A Quimper, l’Office Français pour la Biodiversité est sur le pont pour surveiller les captures illégales des saumons, en forte hausse cette année !

Pour les mammifères et les oiseaux, loutres, martin pêcheurs ou encore putois et visons etc. le territoire se réduit, l'habitat et les ressources alimentaires aussi.

 

Température de l'eau élevée : organismes mis à mal !

La température de l’eau, plus chaude, réduit le taux d’oxygène et rend les poissons plus lents. Le métabolisme des saumons par exemple ralentit quand la température de l’eau dépasse 19°C.

Certains poissons risquent de disparaître totalement de nos rivières, comme le chabot ou la truite sauvage. Cette dernière ne peut survivre quand la température de l’eau dépasse les 23 °C

La végétation du bord du cours d’eau, appelée dans le jargon technique : ripisylve permet de faire baisser la température en apportant l’ombrage suffisant. Il est très important d’entretenir et de replanter toutes les zones nues.

 

La base de la chaîne alimentaire fragilisée

Les insectes comme les libellules, les éphémères ou encore les crustacés sont mis à mal par la concentration de polluants. À la base de la chaîne alimentaire, ces petites bêtes sont assez résistantes. Or le cumul de la mauvaise qualité de l’eau et des pollutions « accidentelles » fragilisent toute la communauté de la rivière. Un exemple encore ce mois ci sur un ruisseau du pays de Morlaix.

 

Les amphibiens se réfugient dans le sol... sec.

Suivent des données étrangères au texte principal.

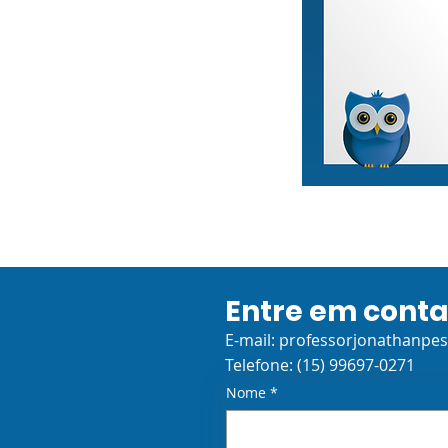
Entre em cont
E-mail:
professorjonathanpe
Telefone: (15) 99697-0271
Nome
*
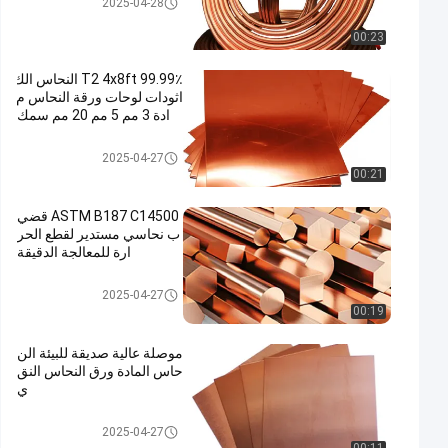
2025-04-28
00:23
99.99٪ T2 4x8ft النحاس الك
اثودات لوحات ورقة النحاس م
ادة 3 مم 5 مم 20 مم سمك
مادة النحاس
2025-04-27
00:21
ASTM B187 C14500 قضي
ب نحاسي مستدير لقطع الحر
ارة للمعالجة الدقيقة
مادة النحاس
2025-04-27
00:19
موصلة عالية صديقة للبيئة الن
حاس المادة ورق النحاس النق
ي
مادة النحاس
2025-04-27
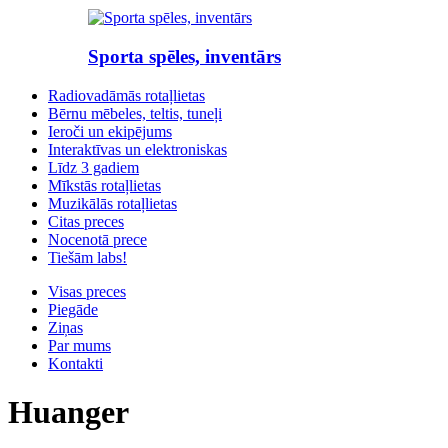
Sporta spēles, inventārs
Radiovadāmās rotaļlietas
Bērnu mēbeles, teltis, tuneļi
Ieroči un ekipējums
Interaktīvas un elektroniskas
Līdz 3 gadiem
Mīkstās rotaļlietas
Muzikālās rotaļlietas
Citas preces
Nocenotā prece
Tiešām labs!
Visas preces
Piegāde
Ziņas
Par mums
Kontakti
Huanger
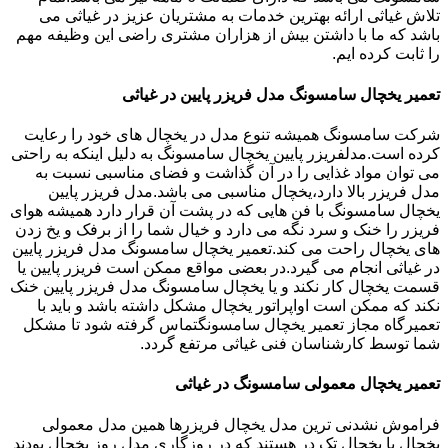
تلاش غیاثی ارائه بهترین خدمات به مشتریان عزیز در غیاثی می
باشد که ما با داشتن بیش از هزاران مشتری راضی این وظیفه مهم
را ثابت کرده ایم.
تعمیر یخچال سامسونگ مدل فریزر پایین در غیاثی
شرکت سامسونگ همیشه تنوع مدل در یخچال های خود را رعایت
کرده است.مدلفریزر پایین یخچال سامسونگ به دلیل اینکه به راحتی
می توان مواد غذایی را در آن گذاشت و فضای مناسبی نسبت به
مدل فریزر بالا دارد،یخچال مناسبی می باشد.مدل فریزر پایین
یخچال سامسونگ با فن هایی که در پشت آن قرار دارد همیشه هوای
فریزر را خنک و سرد نگه می دارد و خیال شما را از برفک و یخ زدن
های یخچال راحت می کند.تعمیر یخچال سامسونگ مدل فریزر پایین
در غیاثی انجام می گیرد.در بعضی مواقع ممکن است فریزر پایین یا
قسمت یخچال کار نکند و یا یخچال سامسونگ مدل فریزر پایین خنک
نکند که ممکن است اواپراتور یخچال مشکل داشته باشد و باید با
تعمیرگاه مجاز تعمیر یخچال سامسونگتماس گرفته شود تا مشکل
شما توسط کارشناسان فنی غیاثی مرتفع گردد.
تعمیر یخچال معمولی سامسونگ در غیاثی
فراموش نشدنی ترین مدل یخچال فریزرها همین مدل معمولی
یخچال یا یخچال تک در هستند که در روزگاری مدل روز یخچال بودند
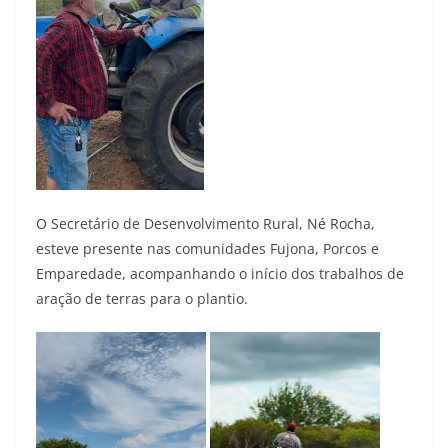
O Secretário de Desenvolvimento Rural, Né Rocha,
esteve presente nas comunidades Fujona, Porcos e
Emparedade, acompanhando o início dos trabalhos de
aração de terras para o plantio.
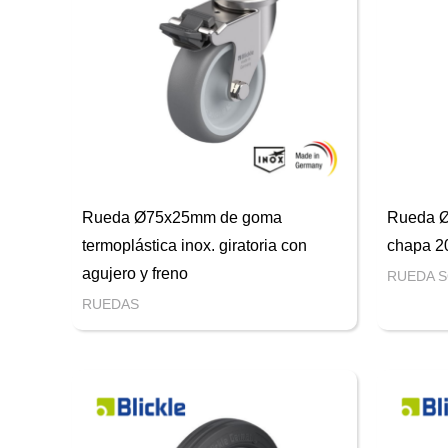
Rueda Ø75x25mm de goma
Rueda Ø
termoplástica inox. giratoria con
chapa 2
agujero y freno
RUEDA 
RUEDAS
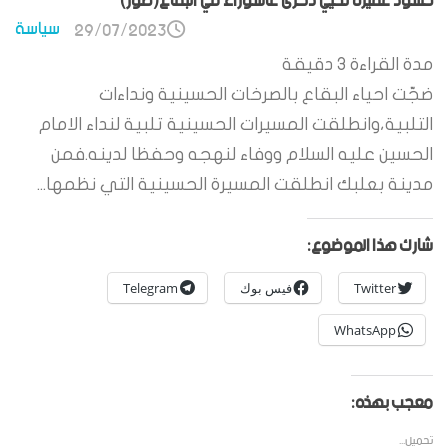
حشود غفيرة تحيي ذكرى عاشوراء في البقاع(صور)
سياسة
29/07/2023
مدة القراءة
3
دقيقة
ضجّت احياء البقاع بالصرخات الحسينية ونداءات
التلبية،وانطلقت المسيرات الحسينية تلبية لنداء الامام
الحسين عليه السلام ووفاء لنهجه وحفظا لدينه.فمن
مدينة بعلبك انطلقت المسيرة الحسينية التي نظمها...
شارك هذا الموضوع:
Twitter
فيس بوك
Telegram
WhatsApp
معجب بهذه:
تحميل...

Les amphibiens : grenouilles, tritons, salamandres ou crapauds quittent le milieu aquatique lorsqu’il fait plus chaud pour se réfugier dans les talus sous la terre. Habituellement humide, cette année, les sols sont également très perturbés par le manque d’eau. Il est trop tôt pour mesurer les effets sur les amphibiens.

 

 

Et l'Homo Sapiens dans tout ça ?

pour vous, jardiniers :

  • Couvrez vos sols en permanence, avec une épaisse couche de paillage : de la tonte de pelouse, des fougères ou encore des feuilles mortes. Cela limitera l’évaporation de l’eau. Consultez notre fiche technique "Accueillir, récupérer et utiliser l'eau au jardin" issue du MOOC "Jardiner avec le vivant"
  • Creusez une mare : même si elle s'assèche en été, elle offre une zone précieuse avec de l’eau et une végétation intéressante pour les oiseaux, les insectes et les amphibiens : consultez la page "refuge grenouilles"
  • Récupérez l’eau domestique pour arroser votre jardin : eau de lavage des légumes, eau froide qui s'écoule de la douche avant qu'elle soit à température...
  • Limitez votre consommation d’eau le plus possible en économisant l’eau.

 

pour les politiques :

  • Réaliser un bilan et des réparations des fuites sur le réseau d’alimentation en eau potable ;
  • Aménager des noues d’infiltrations dans les zones urbanisées. Débitumer et végétaliser les espaces qui le peuvent.
  • Reméandrer et rouvrir les rivières qui ont été canalisées pour freiner l’eau et créer des espaces refuges pour les espèces.
  • Mettre en place une politique d’économie d’eau massive, pour les habitants et les professionnels.

 

pour l'agriculture :

  • Protéger et restaurer nos zones humides, ces milieux naturels qui stockent l’eau de pluie et soutiennent la rivières lors de périodes sèches.
  • Protéger et restaurer notre bocage et nos talus. Ces derniers freinent les eaux de ruissellement et percolent les eaux de pluie.
  • Repenser les espèces cultivées et choisir des espèces moins gourmandes en eau.
  • Restaurer, planter des ripisylves (la végétation du bord des rivières) qui tamponne les eaux de ruissellement et piège une partie des polluants.